## Problem details:
Could you restate word for word the lines running from the one with "Is there left iliac vein here?(SVG masks)" to the end of the data, both ends included, but without pictures?

## Supplied data:
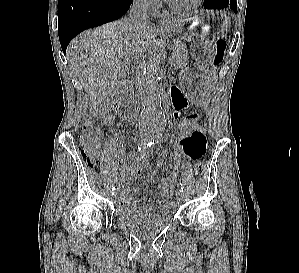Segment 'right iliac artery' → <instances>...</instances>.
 Wrapping results in <instances>:
<instances>
[{"label":"right iliac artery","mask_w":299,"mask_h":273,"mask_svg":"<svg viewBox=\"0 0 299 273\" xmlns=\"http://www.w3.org/2000/svg\"><path fill=\"white\" fill-rule=\"evenodd\" d=\"M147 145L148 144H146V142H141L138 145V151H140V152L143 151L146 148ZM114 193H115V187L112 188V194L114 195Z\"/></svg>","instance_id":"obj_1"}]
</instances>
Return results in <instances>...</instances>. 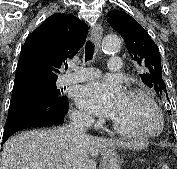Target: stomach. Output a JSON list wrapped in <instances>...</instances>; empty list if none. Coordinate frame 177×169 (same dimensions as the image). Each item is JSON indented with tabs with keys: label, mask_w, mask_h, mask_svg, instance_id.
Returning a JSON list of instances; mask_svg holds the SVG:
<instances>
[{
	"label": "stomach",
	"mask_w": 177,
	"mask_h": 169,
	"mask_svg": "<svg viewBox=\"0 0 177 169\" xmlns=\"http://www.w3.org/2000/svg\"><path fill=\"white\" fill-rule=\"evenodd\" d=\"M121 158L117 151L111 147L102 153V161L99 169H120Z\"/></svg>",
	"instance_id": "0dacf381"
}]
</instances>
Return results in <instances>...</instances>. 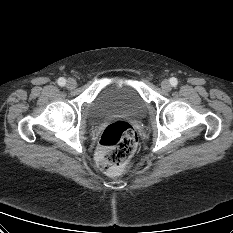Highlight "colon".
<instances>
[{
	"label": "colon",
	"instance_id": "1",
	"mask_svg": "<svg viewBox=\"0 0 233 233\" xmlns=\"http://www.w3.org/2000/svg\"><path fill=\"white\" fill-rule=\"evenodd\" d=\"M137 144L138 136L130 123L123 120L110 123L99 141L98 167L107 173L118 172L132 157Z\"/></svg>",
	"mask_w": 233,
	"mask_h": 233
}]
</instances>
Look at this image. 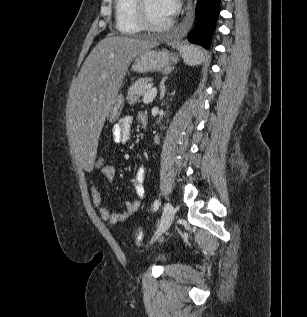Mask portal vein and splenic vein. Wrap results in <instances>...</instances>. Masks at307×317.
<instances>
[{
	"label": "portal vein and splenic vein",
	"instance_id": "1",
	"mask_svg": "<svg viewBox=\"0 0 307 317\" xmlns=\"http://www.w3.org/2000/svg\"><path fill=\"white\" fill-rule=\"evenodd\" d=\"M148 90L145 92L143 96V103L148 104L153 101L155 96L157 95V89L153 88L151 85L148 86Z\"/></svg>",
	"mask_w": 307,
	"mask_h": 317
}]
</instances>
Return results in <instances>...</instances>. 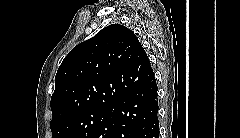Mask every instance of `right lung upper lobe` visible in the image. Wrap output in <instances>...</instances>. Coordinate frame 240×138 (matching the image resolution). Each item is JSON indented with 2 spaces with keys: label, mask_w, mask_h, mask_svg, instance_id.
<instances>
[{
  "label": "right lung upper lobe",
  "mask_w": 240,
  "mask_h": 138,
  "mask_svg": "<svg viewBox=\"0 0 240 138\" xmlns=\"http://www.w3.org/2000/svg\"><path fill=\"white\" fill-rule=\"evenodd\" d=\"M154 78L148 56L127 27L112 24L75 46L61 63L51 122L90 108H109Z\"/></svg>",
  "instance_id": "right-lung-upper-lobe-1"
}]
</instances>
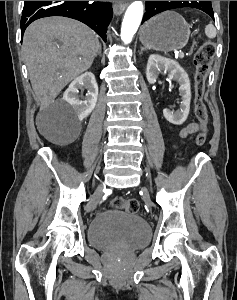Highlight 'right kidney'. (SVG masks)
<instances>
[{"label": "right kidney", "instance_id": "1", "mask_svg": "<svg viewBox=\"0 0 237 300\" xmlns=\"http://www.w3.org/2000/svg\"><path fill=\"white\" fill-rule=\"evenodd\" d=\"M87 89L86 97H82L79 91ZM98 85L93 73H84L72 81L67 91L63 95L64 101H67L73 107L79 121L86 119L97 103Z\"/></svg>", "mask_w": 237, "mask_h": 300}]
</instances>
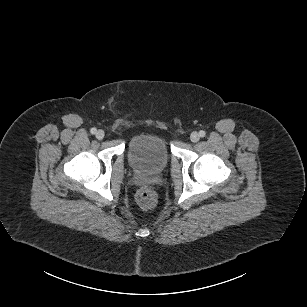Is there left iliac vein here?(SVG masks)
<instances>
[{
    "instance_id": "obj_1",
    "label": "left iliac vein",
    "mask_w": 307,
    "mask_h": 307,
    "mask_svg": "<svg viewBox=\"0 0 307 307\" xmlns=\"http://www.w3.org/2000/svg\"><path fill=\"white\" fill-rule=\"evenodd\" d=\"M200 139V135L197 132H192L190 135V140L194 143L198 142Z\"/></svg>"
}]
</instances>
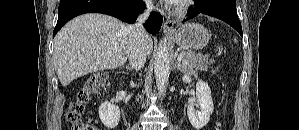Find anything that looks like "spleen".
I'll use <instances>...</instances> for the list:
<instances>
[{"mask_svg":"<svg viewBox=\"0 0 299 130\" xmlns=\"http://www.w3.org/2000/svg\"><path fill=\"white\" fill-rule=\"evenodd\" d=\"M234 42L237 43V39L236 38H234Z\"/></svg>","mask_w":299,"mask_h":130,"instance_id":"obj_1","label":"spleen"}]
</instances>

## Solution for this task:
Is there left iliac vein here?(SVG masks)
<instances>
[{
    "instance_id": "obj_1",
    "label": "left iliac vein",
    "mask_w": 307,
    "mask_h": 307,
    "mask_svg": "<svg viewBox=\"0 0 307 307\" xmlns=\"http://www.w3.org/2000/svg\"><path fill=\"white\" fill-rule=\"evenodd\" d=\"M200 139V135L197 132H192L190 135V140L194 143L198 142Z\"/></svg>"
}]
</instances>
Find anything that looks like "spleen".
I'll use <instances>...</instances> for the list:
<instances>
[{"mask_svg":"<svg viewBox=\"0 0 299 130\" xmlns=\"http://www.w3.org/2000/svg\"><path fill=\"white\" fill-rule=\"evenodd\" d=\"M234 42L237 43V39L236 38H234Z\"/></svg>","mask_w":299,"mask_h":130,"instance_id":"obj_1","label":"spleen"}]
</instances>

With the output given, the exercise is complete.